AIM OF THE TASK
Retype the following data exactly, but leave its pictures out.

---------- EXTRACTED DATA

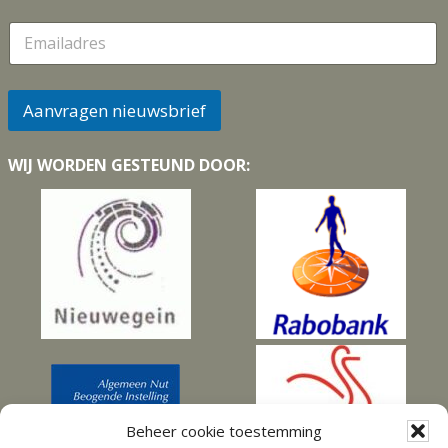
m
E
m
a
i
l
Aanvragen nieuwsbrief
*
WIJ WORDEN GESTEUND DOOR:
Beheer cookie toestemming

--------------------

EXERCISE RESPONSE
m
E
m
a
i
l
Aanvragen nieuwsbrief
*
WIJ WORDEN GESTEUND DOOR:
Beheer cookie toestemming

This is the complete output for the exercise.